Politics a l’Italienne

A September 1922 New York Times Magazine article quoted a member of the Italian Chamber of Deputies calling the body “the voice of a democracy.” Future dictator Benito Mussolini would become Prime Minister the next month.

In fact, Mussolini would actually abolish the Chamber of Deputies entirely from 1939 to 1943, when he was deposed. The legislative body returned in 1946.

Even in September 1922, though, journalist Anne O’Hare McCormick sensed that Mussolini had potential to affect the entire nation:

The destiny of the country probably depends upon which of its two strongest and most picturesque statesmen shall finally prevail: Don Luigi Sturzo, the Savonarola from the South who dreams of a White International that shall pacify the world, or Benito Mussolini, the ex-Socialist from the North, who kindled and keeps burning the beacon fires of Fascismo.

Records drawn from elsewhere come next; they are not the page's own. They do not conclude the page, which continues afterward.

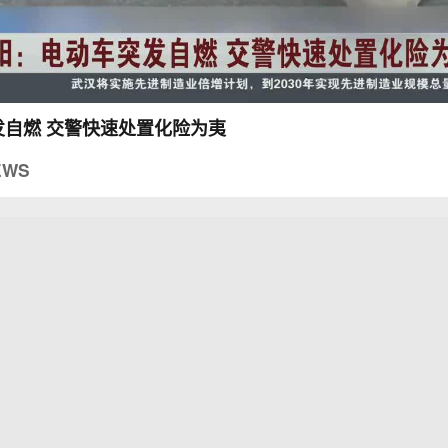
发自燃 交警快速处置化险为夷
EWS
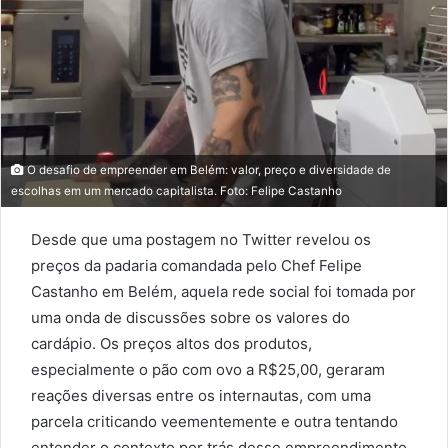
O desafio de empreender em Belém: valor, preço e diversidade de
escolhas em um mercado capitalista. Foto: Felipe Castanho
Desde que uma postagem no Twitter revelou os
preços da padaria comandada pelo Chef Felipe
Castanho em Belém, aquela rede social foi tomada por
uma onda de discussões sobre os valores do
cardápio. Os preços altos dos produtos,
especialmente o pão com ovo a R$25,00, geraram
reações diversas entre os internautas, com uma
parcela criticando veementemente e outra tentando
entender o contexto por trás desse empreendimento.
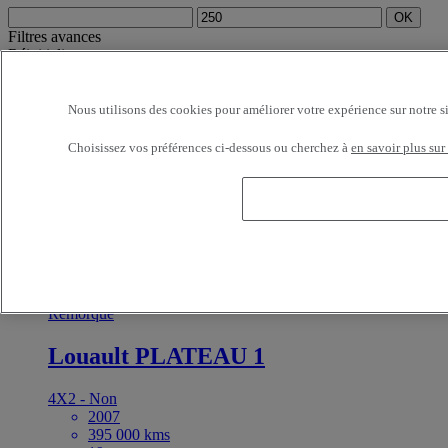
OK
Filtres avances
Réinitialiser
Appliquer
Remorque
Désélectionner tout
Nous utilisons des cookies pour améliorer votre expérience sur notre s
Sélection (1)
Filtrer
12 véhicules par page
24 véhicules par page
48 véhicules par page
Choisissez vos préférences ci-dessous ou cherchez à
en savoir plus sur
96 véhicules par page
OK
dernières offres
les premières offres
première immatriculation -
décroissant
première immatriculation - croissant
kilométrage -
décroissant
kilométrage - croissant
prix - décroissant
prix - croissant
Véhicules les plus proches
OK
Disponible à la vente
Référence:71483
Remorque
Louault PLATEAU 1
4X2 - Non
2007
395 000 kms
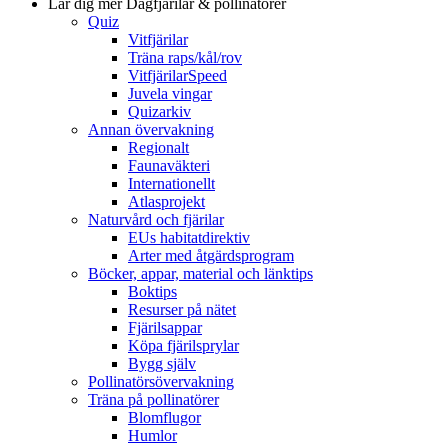
Lär dig mer
Dagfjärilar & pollinatörer
Quiz
Vitfjärilar
Träna raps/kål/rov
VitfjärilarSpeed
Juvela vingar
Quizarkiv
Annan övervakning
Regionalt
Faunaväkteri
Internationellt
Atlasprojekt
Naturvård och fjärilar
EUs habitatdirektiv
Arter med åtgärdsprogram
Böcker, appar, material och länktips
Boktips
Resurser på nätet
Fjärilsappar
Köpa fjärilsprylar
Bygg själv
Pollinatörsövervakning
Träna på pollinatörer
Blomflugor
Humlor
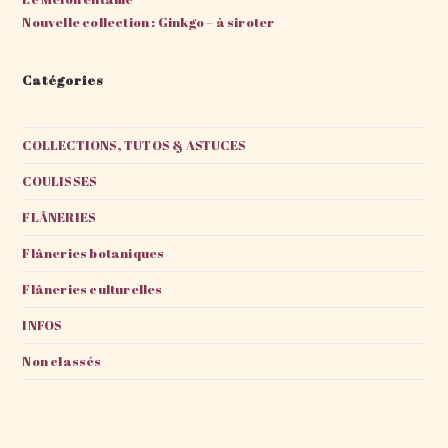
Nouvelle collection : Ginkgo – à siroter
Catégories
COLLECTIONS, TUTOS & ASTUCES
COULISSES
FLÂNERIES
Flâneries botaniques
Flâneries culturelles
INFOS
Non classés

The one group has its weapon in the Church, the other in the ex-soldier.

Whatever happened to that other guy, Sturzo?

After Mussolini took power, Sturzo was exiled from Italy for many years: first to the United Kingdom from 1924-40, then the United States from 1940-46. After World War II ended, he returned to Italy in 1946, actually became a senator starting in 1952, and remained in the country until his death in 1959.